• About this exercise: Where the data below has the string "sociaux", return the whole line.

• Data for processing:
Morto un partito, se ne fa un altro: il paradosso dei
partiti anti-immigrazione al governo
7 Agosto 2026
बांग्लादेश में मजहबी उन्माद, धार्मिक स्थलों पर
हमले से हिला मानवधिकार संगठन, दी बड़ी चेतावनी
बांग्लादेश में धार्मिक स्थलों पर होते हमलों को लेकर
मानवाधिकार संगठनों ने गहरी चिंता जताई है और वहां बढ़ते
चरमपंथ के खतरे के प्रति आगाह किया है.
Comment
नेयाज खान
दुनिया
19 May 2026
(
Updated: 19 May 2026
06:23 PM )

* * *

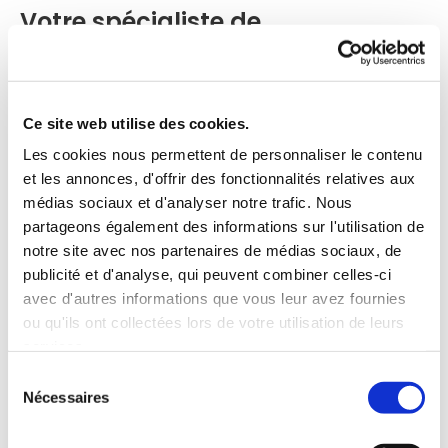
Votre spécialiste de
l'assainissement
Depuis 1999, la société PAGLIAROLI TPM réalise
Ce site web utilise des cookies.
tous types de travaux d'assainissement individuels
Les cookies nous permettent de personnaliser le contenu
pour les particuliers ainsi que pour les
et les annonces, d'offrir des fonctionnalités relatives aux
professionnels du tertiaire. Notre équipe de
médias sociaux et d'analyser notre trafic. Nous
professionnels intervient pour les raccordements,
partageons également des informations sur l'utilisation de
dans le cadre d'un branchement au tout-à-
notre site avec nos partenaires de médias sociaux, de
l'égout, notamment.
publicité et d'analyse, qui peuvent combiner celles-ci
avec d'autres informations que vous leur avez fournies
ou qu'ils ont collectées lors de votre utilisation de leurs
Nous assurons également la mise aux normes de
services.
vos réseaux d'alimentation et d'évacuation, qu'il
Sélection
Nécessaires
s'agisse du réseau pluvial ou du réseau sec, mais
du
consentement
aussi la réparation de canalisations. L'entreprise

--

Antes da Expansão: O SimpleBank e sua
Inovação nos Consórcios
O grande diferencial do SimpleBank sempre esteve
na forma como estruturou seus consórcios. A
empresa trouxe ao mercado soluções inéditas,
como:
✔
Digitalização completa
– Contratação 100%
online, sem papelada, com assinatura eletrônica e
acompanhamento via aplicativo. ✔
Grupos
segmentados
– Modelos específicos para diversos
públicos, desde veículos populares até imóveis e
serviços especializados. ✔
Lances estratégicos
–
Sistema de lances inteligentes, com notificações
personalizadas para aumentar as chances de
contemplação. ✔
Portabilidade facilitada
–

• Solution for this exercise:
médias sociaux et d'analyser notre trafic. Nous
notre site avec nos partenaires de médias sociaux, de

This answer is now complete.